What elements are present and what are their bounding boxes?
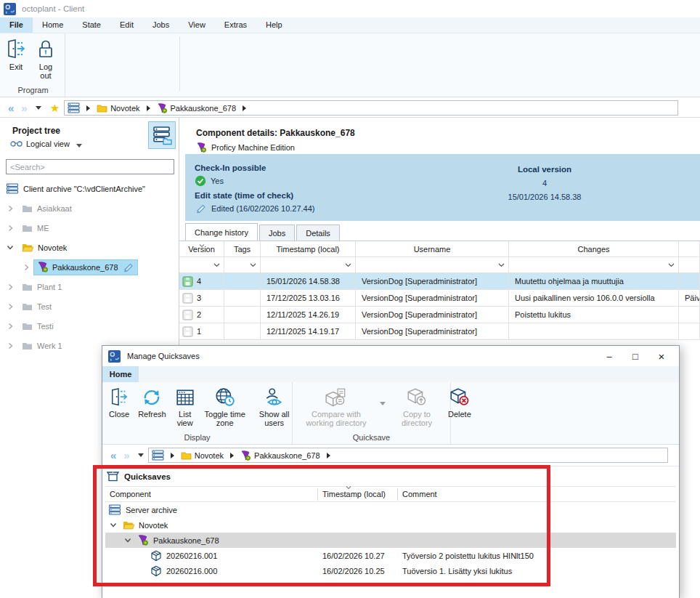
quicksave-entry[interactable]: 20260216.000 16/02/2026 10.25 Tuöversio … [105,563,676,578]
toggle-time-zone-button[interactable]: Toggle time zone [202,386,248,429]
server-archive-icon[interactable] [68,102,80,113]
favorites-star-icon[interactable]: ★ [50,102,60,115]
breadcrumb-item-component[interactable]: Pakkauskone_678 [240,450,320,461]
quicksave-tree-root[interactable]: Server archive [105,502,676,517]
table-cell[interactable] [224,290,261,307]
tab-change-history[interactable]: Change history [185,223,258,241]
minimize-button[interactable]: – [596,346,622,366]
menu-tab-edit[interactable]: Edit [110,17,143,33]
filter-changes[interactable] [509,257,679,273]
table-cell[interactable] [224,323,261,340]
nav-history-dropdown-icon[interactable] [138,453,144,457]
server-archive-icon[interactable] [152,450,164,461]
filter-version[interactable] [179,257,224,273]
chevron-right-icon[interactable] [6,323,15,330]
breadcrumb-item-folder[interactable]: Novotek [181,451,224,460]
quicksave-entry[interactable]: 20260216.001 16/02/2026 10.27 Työversio … [105,548,676,563]
column-header-timestamp[interactable]: Timestamp (local) [322,490,386,498]
quicksave-tree-folder[interactable]: Novotek [105,517,676,533]
refresh-button[interactable]: Refresh [136,386,168,420]
column-header-changes[interactable]: Changes [509,241,679,257]
menu-tab-extras[interactable]: Extras [215,17,256,33]
menu-tab-jobs[interactable]: Jobs [143,17,179,33]
search-input[interactable] [6,159,174,174]
breadcrumb-item-component[interactable]: Pakkauskone_678 [157,103,237,113]
exit-button[interactable]: Exit [4,37,28,73]
filter-timestamp[interactable] [261,257,356,273]
table-cell[interactable] [679,323,700,340]
table-cell[interactable]: 12/11/2025 14.19.17 [261,323,356,340]
table-row[interactable]: 3 [179,290,224,307]
archive-view-button[interactable] [148,121,176,149]
table-cell[interactable]: Päivite [679,290,700,307]
chevron-right-icon[interactable] [6,205,15,212]
chevron-right-icon[interactable] [6,342,15,349]
tree-item-novotek[interactable]: Novotek [0,238,179,257]
close-button[interactable]: × [648,346,675,366]
table-cell[interactable] [224,307,261,323]
column-header-timestamp[interactable]: Timestamp (local) [261,241,356,257]
nav-forward-icon[interactable]: » [17,101,30,116]
show-all-users-button[interactable]: Show all users [253,386,296,429]
chevron-down-icon[interactable] [110,521,117,530]
tree-item-me[interactable]: ME [0,218,179,238]
table-cell[interactable]: Uusi paikallinen versio 106.0.0 versioll… [509,290,679,307]
column-header-comment[interactable]: Comment [402,490,437,498]
table-cell[interactable]: 17/12/2025 13.03.16 [261,290,356,307]
menu-tab-home[interactable]: Home [33,17,73,33]
chevron-right-icon[interactable] [6,283,15,291]
menu-tab-help[interactable]: Help [256,17,292,33]
table-cell[interactable] [679,273,700,290]
chevron-right-icon[interactable] [6,225,15,232]
menu-tab-view[interactable]: View [179,17,215,33]
selected-tree-node[interactable]: Pakkauskone_678 [33,259,138,275]
table-cell[interactable]: VersionDog [Superadministrator] [356,290,509,307]
table-cell[interactable]: Muutettu ohjelmaa ja muuttujia [509,273,679,290]
column-header-username[interactable]: Username [356,241,509,257]
tab-details[interactable]: Details [296,225,340,241]
table-cell[interactable]: 15/01/2026 14.58.38 [261,273,356,290]
close-dialog-button[interactable]: Close [107,386,131,420]
nav-back-icon[interactable]: « [4,101,17,116]
nav-back-icon[interactable]: « [107,448,120,463]
table-cell[interactable] [679,307,700,323]
table-cell[interactable] [509,323,679,340]
table-cell[interactable]: VersionDog [Superadministrator] [356,307,509,323]
nav-forward-icon[interactable]: » [120,448,133,463]
column-header-tags[interactable]: Tags [224,241,261,257]
table-cell[interactable]: VersionDog [Superadministrator] [356,323,509,340]
table-cell[interactable] [224,273,261,290]
tab-jobs[interactable]: Jobs [259,225,295,241]
filter-username[interactable] [356,257,509,273]
chevron-right-icon[interactable] [22,264,30,271]
nav-history-dropdown-icon[interactable] [36,106,41,110]
column-header-version[interactable]: Version [179,241,224,257]
tree-item-asiakkaat[interactable]: Asiakkaat [0,198,179,218]
maximize-button[interactable]: □ [622,346,648,366]
tree-item-pakkauskone[interactable]: Pakkauskone_678 [0,257,179,277]
table-row[interactable]: 2 [179,307,224,323]
view-mode-selector[interactable]: Logical view [10,140,86,148]
list-view-button[interactable]: List view [173,386,198,429]
chevron-down-icon[interactable] [6,244,15,251]
menu-tab-file[interactable]: File [0,17,33,33]
tree-item-plant1[interactable]: Plant 1 [0,277,179,296]
table-cell[interactable]: 12/11/2025 14.26.19 [261,307,356,323]
table-row[interactable]: 4 [179,273,224,290]
chevron-down-icon[interactable] [124,536,131,545]
tree-item-test[interactable]: Test [0,296,179,316]
logout-button[interactable]: Log out [33,37,59,81]
table-cell[interactable]: VersionDog [Superadministrator] [356,273,509,290]
menu-tab-state[interactable]: State [73,17,110,33]
delete-quicksave-button[interactable]: Delete [446,386,473,420]
column-header-component[interactable]: Component [110,490,151,498]
chevron-right-icon[interactable] [6,303,15,310]
tree-root-client-archive[interactable]: Client archive "C:\vdClientArchive" [0,179,179,198]
dialog-tab-home[interactable]: Home [102,366,139,382]
table-cell[interactable]: Poistettu lukitus [509,307,679,323]
quicksave-tree-component[interactable]: Pakkauskone_678 [105,533,676,548]
tree-item-testi[interactable]: Testi [0,316,179,336]
breadcrumb-item-folder[interactable]: Novotek [97,104,139,113]
table-row[interactable]: 1 [179,323,224,340]
filter-tags[interactable] [224,257,261,273]
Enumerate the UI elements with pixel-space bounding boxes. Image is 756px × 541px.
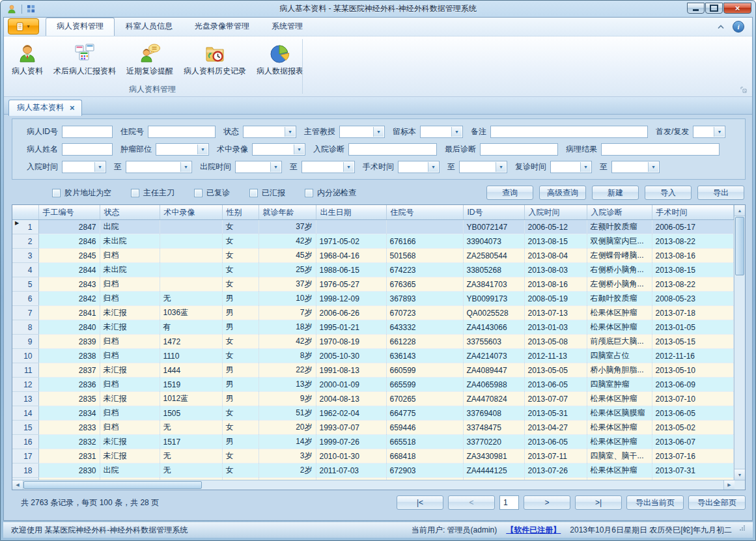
cell-surgery-date[interactable]: 2013-07-16	[652, 449, 734, 464]
cell-gender[interactable]: 女	[222, 249, 259, 263]
cell-birth-date[interactable]: 1998-12-09	[316, 292, 386, 306]
tab-close-icon[interactable]: ×	[70, 105, 75, 111]
dropdown-arrow-icon[interactable]: ▼	[197, 145, 208, 154]
column-header-birth-date[interactable]: 出生日期	[316, 205, 386, 220]
filter-select-admission-date-from[interactable]: ▼	[62, 161, 106, 173]
cell-surgery-video[interactable]: 无	[160, 292, 222, 306]
column-header-manual-no[interactable]: 手工编号	[38, 205, 100, 220]
cell-age-at-visit[interactable]: 13岁	[259, 378, 316, 392]
cell-admission-no[interactable]: 674223	[386, 263, 463, 277]
scroll-up-icon[interactable]: ▲	[735, 205, 745, 216]
dropdown-arrow-icon[interactable]: ▼	[428, 162, 438, 172]
cell-birth-date[interactable]: 2011-07-03	[316, 464, 386, 478]
dropdown-arrow-icon[interactable]: ▼	[270, 162, 281, 172]
cell-surgery-date[interactable]: 2013-07-10	[652, 392, 734, 406]
table-row[interactable]: 122836归档1519男13岁2000-01-09665599ZA406598…	[12, 378, 734, 392]
row-indicator[interactable]: 18	[12, 464, 38, 478]
cell-age-at-visit[interactable]: 22岁	[259, 363, 316, 378]
cell-id-no[interactable]: ZA4089447	[463, 363, 524, 378]
cell-age-at-visit[interactable]: 20岁	[259, 421, 316, 435]
info-icon[interactable]: i	[733, 21, 744, 33]
cell-admission-date[interactable]: 2006-05-12	[524, 220, 587, 234]
cell-birth-date[interactable]: 2005-10-30	[316, 349, 386, 363]
dialog-launcher-icon[interactable]	[740, 86, 747, 95]
row-indicator[interactable]: 1▶	[12, 220, 38, 234]
cell-age-at-visit[interactable]: 9岁	[259, 392, 316, 406]
table-row[interactable]: 162832未汇报1517男14岁1999-07-266655183377022…	[12, 435, 734, 449]
cell-status[interactable]: 未汇报	[100, 435, 160, 449]
cell-status[interactable]: 归档	[100, 249, 160, 263]
cell-age-at-visit[interactable]: 42岁	[259, 234, 316, 249]
column-header-admission-no[interactable]: 住院号	[386, 205, 463, 220]
filter-select-first-or-relapse[interactable]: ▼	[693, 126, 725, 138]
cell-surgery-video[interactable]: 1444	[160, 363, 222, 378]
column-header-gender[interactable]: 性别	[222, 205, 259, 220]
cell-admission-no[interactable]: 367893	[386, 292, 463, 306]
cell-surgery-date[interactable]: 2013-06-09	[652, 378, 734, 392]
cell-gender[interactable]: 女	[222, 263, 259, 277]
cell-admission-date[interactable]: 2013-05-31	[524, 406, 587, 421]
ribbon-button-revisit-reminder[interactable]: 近期复诊提醒	[121, 39, 178, 78]
cell-birth-date[interactable]: 1968-04-16	[316, 249, 386, 263]
cell-admission-diagnosis[interactable]: 四脑室占位	[587, 349, 652, 363]
cell-age-at-visit[interactable]: 2岁	[259, 464, 316, 478]
minimize-button[interactable]	[687, 3, 705, 14]
row-indicator[interactable]: 19	[12, 478, 38, 480]
cell-admission-date[interactable]: 2008-05-19	[524, 292, 587, 306]
cell-surgery-video[interactable]: 1012蓝	[160, 392, 222, 406]
dropdown-arrow-icon[interactable]: ▼	[580, 162, 591, 172]
filter-select-surgery-date-from[interactable]: ▼	[398, 161, 440, 173]
cell-surgery-date[interactable]: 2013-08-22	[652, 234, 734, 249]
cell-id-no[interactable]: ZA3841703	[463, 277, 524, 292]
cell-age-at-visit[interactable]: 25岁	[259, 263, 316, 277]
cell-surgery-date[interactable]: 2013-06-07	[652, 435, 734, 449]
cell-admission-no[interactable]: 670265	[386, 392, 463, 406]
cell-id-no[interactable]: YB0072147	[463, 220, 524, 234]
filter-input-pathology-result[interactable]	[601, 143, 720, 156]
cell-admission-no[interactable]: 676365	[386, 277, 463, 292]
table-row[interactable]: 92839归档1472女42岁1970-08-19661228337556032…	[12, 335, 734, 349]
cell-gender[interactable]: 女	[222, 277, 259, 292]
column-header-admission-diagnosis[interactable]: 入院诊断	[587, 205, 652, 220]
cell-admission-diagnosis[interactable]: 右侧桥小脑角...	[587, 263, 652, 277]
table-row[interactable]: 42844未出院女25岁1988-06-15674223338052682013…	[12, 263, 734, 277]
cell-gender[interactable]: 男	[222, 306, 259, 320]
cell-id-no[interactable]: QA0025528	[463, 306, 524, 320]
filter-select-chief-professor[interactable]: ▼	[339, 126, 385, 138]
cell-age-at-visit[interactable]: 10岁	[259, 292, 316, 306]
cell-surgery-date[interactable]: 2013-01-05	[652, 320, 734, 335]
cell-admission-no[interactable]: 670723	[386, 306, 463, 320]
close-button[interactable]: ×	[723, 3, 751, 14]
cell-surgery-video[interactable]	[160, 263, 222, 277]
cell-status[interactable]: 出院	[100, 464, 160, 478]
dropdown-arrow-icon[interactable]: ▼	[294, 145, 304, 154]
cell-age-at-visit[interactable]: 37岁	[259, 220, 316, 234]
cell-gender[interactable]: 男	[222, 320, 259, 335]
cell-status[interactable]: 归档	[100, 335, 160, 349]
cell-id-no[interactable]: YB0099173	[463, 292, 524, 306]
cell-admission-date[interactable]: 2013-07-11	[524, 449, 587, 464]
cell-admission-date[interactable]: 2013-08-03	[524, 263, 587, 277]
ribbon-tab-system-management[interactable]: 系统管理	[260, 18, 314, 36]
cell-surgery-video[interactable]: 无	[160, 449, 222, 464]
table-row[interactable]: 132835未汇报1012蓝男9岁2004-08-13670265ZA44708…	[12, 392, 734, 406]
cell-surgery-date[interactable]: 2013-05-02	[652, 421, 734, 435]
cell-admission-no[interactable]	[386, 220, 463, 234]
cell-gender[interactable]: 女	[222, 335, 259, 349]
cell-birth-date[interactable]: 1988-06-15	[316, 263, 386, 277]
table-row[interactable]: 52843归档女37岁1976-05-27676365ZA38417032013…	[12, 277, 734, 292]
cell-birth-date[interactable]: 1999-07-26	[316, 435, 386, 449]
cell-id-no[interactable]: ZA4444125	[463, 464, 524, 478]
import-button[interactable]: 导入	[645, 186, 692, 200]
export-current-page-button[interactable]: 导出当前页	[626, 495, 684, 510]
scroll-down-icon[interactable]: ▼	[735, 469, 745, 480]
cell-gender[interactable]: 男	[222, 292, 259, 306]
cell-id-no[interactable]: ZA4065988	[463, 378, 524, 392]
cell-gender[interactable]: 男	[222, 363, 259, 378]
dropdown-arrow-icon[interactable]: ▼	[285, 127, 295, 137]
table-row[interactable]: 62842归档无男10岁1998-12-09367893YB0099173200…	[12, 292, 734, 306]
dropdown-arrow-icon[interactable]: ▼	[451, 127, 462, 137]
cell-birth-date[interactable]: 2010-01-30	[316, 449, 386, 464]
cell-admission-no[interactable]: 660599	[386, 363, 463, 378]
table-row[interactable]: 172831未汇报无女3岁2010-01-30668418ZA343098120…	[12, 449, 734, 464]
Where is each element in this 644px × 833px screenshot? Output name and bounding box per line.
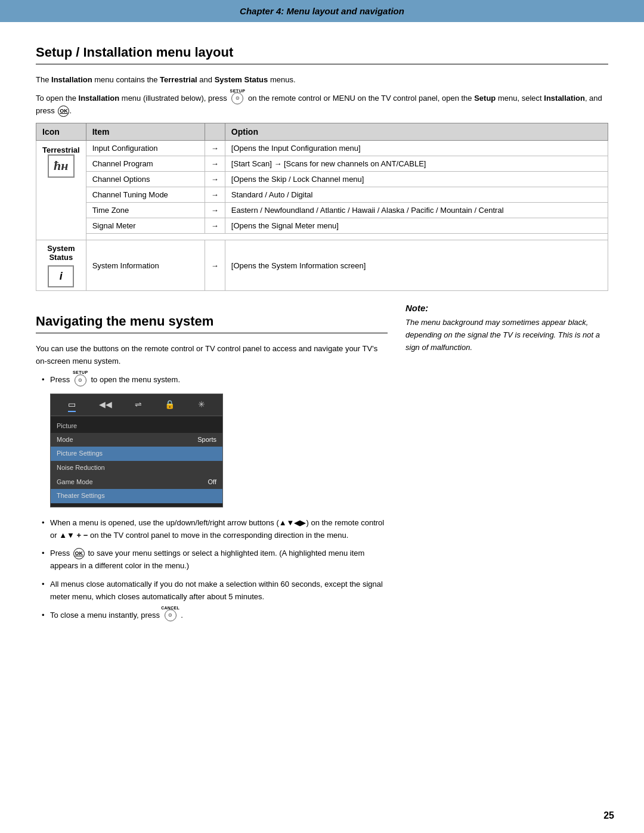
option-channel-options: [Opens the Skip / Lock Channel menu] (225, 172, 608, 187)
item-signal-meter: Signal Meter (86, 218, 205, 234)
tv-icon-other: ✳ (198, 398, 205, 412)
tv-menu-row: Mode Sports (51, 433, 222, 447)
tv-row-label: Noise Reduction (57, 463, 105, 473)
setup-installation-section: Setup / Installation menu layout The Ins… (36, 45, 608, 291)
item-channel-tuning: Channel Tuning Mode (86, 187, 205, 203)
table-row: Signal Meter → [Opens the Signal Meter m… (36, 218, 608, 234)
system-status-label: System Status (42, 244, 80, 262)
cancel-button-ref: CANCEL ⊙ (165, 609, 177, 622)
setup-button-ref-1: SETUP ⊙ (231, 92, 243, 105)
tv-menu-category: Picture (51, 420, 222, 433)
col-item: Item (86, 123, 205, 141)
col-arrow-header (205, 123, 225, 141)
tv-row-label: Theater Settings (57, 491, 105, 501)
bullet-2: When a menu is opened, use the up/down/l… (42, 517, 388, 542)
option-input-config: [Opens the Input Configuration menu] (225, 141, 608, 156)
system-status-icon-cell: System Status i (36, 240, 86, 291)
table-row: Channel Program → [Start Scan] → [Scans … (36, 156, 608, 172)
chapter-header: Chapter 4: Menu layout and navigation (0, 0, 644, 22)
option-system-information: [Opens the System Information screen] (225, 240, 608, 291)
tv-menu-row: Theater Settings (51, 489, 222, 503)
tv-icon-picture: ▭ (68, 398, 76, 412)
item-system-information: System Information (86, 240, 205, 291)
intro-paragraph-2: To open the Installation menu (illustrat… (36, 92, 608, 117)
item-channel-options: Channel Options (86, 172, 205, 187)
item-input-config: Input Configuration (86, 141, 205, 156)
tv-menu-row: Noise Reduction (51, 461, 222, 475)
table-row: Channel Tuning Mode → Standard / Auto / … (36, 187, 608, 203)
option-channel-program: [Start Scan] → [Scans for new channels o… (225, 156, 608, 172)
terrestrial-label: Terrestrial (42, 145, 80, 154)
navigating-intro: You can use the buttons on the remote co… (36, 343, 388, 368)
section-divider-1 (36, 64, 608, 64)
arrow-4: → (205, 187, 225, 203)
tv-menu-topbar: ▭ ◀◀ ⇌ 🔒 ✳ (51, 394, 222, 416)
system-status-icon: i (48, 265, 74, 287)
intro-paragraph-1: The Installation menu contains the Terre… (36, 74, 608, 86)
setup-installation-title: Setup / Installation menu layout (36, 45, 608, 60)
terrestrial-icon: ħн (48, 154, 74, 177)
tv-menu-row: Picture Settings (51, 447, 222, 461)
table-row: Time Zone → Eastern / Newfoundland / Atl… (36, 203, 608, 218)
section-divider-2 (36, 333, 388, 333)
arrow-6: → (205, 218, 225, 234)
bullet-5: To close a menu instantly, press CANCEL … (42, 609, 388, 622)
tv-row-label: Game Mode (57, 477, 93, 488)
ok-button-ref-1: OK (58, 106, 69, 117)
bullet-1: Press SETUP ⊙ to open the menu system. ▭… (42, 374, 388, 507)
main-content: Setup / Installation menu layout The Ins… (0, 22, 644, 645)
option-time-zone: Eastern / Newfoundland / Atlantic / Hawa… (225, 203, 608, 218)
col-icon: Icon (36, 123, 86, 141)
tv-menu-mockup: ▭ ◀◀ ⇌ 🔒 ✳ Picture Mode Sports (50, 394, 223, 507)
tv-row-value: Off (208, 477, 216, 488)
col-option: Option (225, 123, 608, 141)
item-channel-program: Channel Program (86, 156, 205, 172)
option-signal-meter: [Opens the Signal Meter menu] (225, 218, 608, 234)
note-title: Note: (405, 303, 608, 313)
page-number: 25 (603, 810, 614, 821)
navigating-col-left: Navigating the menu system You can use t… (36, 303, 388, 627)
arrow-1: → (205, 141, 225, 156)
ok-button-ref-2: OK (73, 548, 85, 559)
arrow-5: → (205, 203, 225, 218)
table-row: Terrestrial ħн Input Configuration → [Op… (36, 141, 608, 156)
navigating-bullets: Press SETUP ⊙ to open the menu system. ▭… (36, 374, 388, 621)
note-text: The menu background may sometimes appear… (405, 317, 608, 354)
item-time-zone: Time Zone (86, 203, 205, 218)
tv-row-label: Picture Settings (57, 448, 103, 459)
terrestrial-icon-cell: Terrestrial ħн (36, 141, 86, 240)
table-row-spacer (36, 234, 608, 240)
table-row: System Status i System Information → [Op… (36, 240, 608, 291)
tv-icon-settings: ⇌ (135, 398, 142, 412)
navigating-col-right: Note: The menu background may sometimes … (405, 303, 608, 627)
table-row: Channel Options → [Opens the Skip / Lock… (36, 172, 608, 187)
arrow-2: → (205, 156, 225, 172)
option-channel-tuning: Standard / Auto / Digital (225, 187, 608, 203)
tv-row-label: Mode (57, 435, 73, 445)
navigating-title: Navigating the menu system (36, 314, 388, 329)
bullet-4: All menus close automatically if you do … (42, 578, 388, 603)
navigating-section: Navigating the menu system You can use t… (36, 303, 608, 627)
tv-menu-row: Game Mode Off (51, 475, 222, 490)
bullet-3: Press OK to save your menu settings or s… (42, 547, 388, 572)
chapter-title: Chapter 4: Menu layout and navigation (240, 6, 404, 16)
arrow-7: → (205, 240, 225, 291)
installation-menu-table: Icon Item Option Terrestrial ħн Input Co… (36, 123, 608, 291)
tv-row-value: Sports (197, 435, 216, 445)
tv-icon-sound: ◀◀ (99, 398, 112, 412)
arrow-3: → (205, 172, 225, 187)
tv-menu-content: Picture Mode Sports Picture Settings Noi… (51, 416, 222, 507)
setup-button-ref-2: SETUP ⊙ (75, 374, 86, 386)
tv-icon-lock: 🔒 (165, 398, 175, 412)
note-box: Note: The menu background may sometimes … (405, 303, 608, 354)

■ ■ ■ ■ ■

◆ EXERCISE GOAL: Please give the number of lines in the listing above that contain the string "layout", without anything else.

◆ ANSWER FOR THIS EXERCISE: 5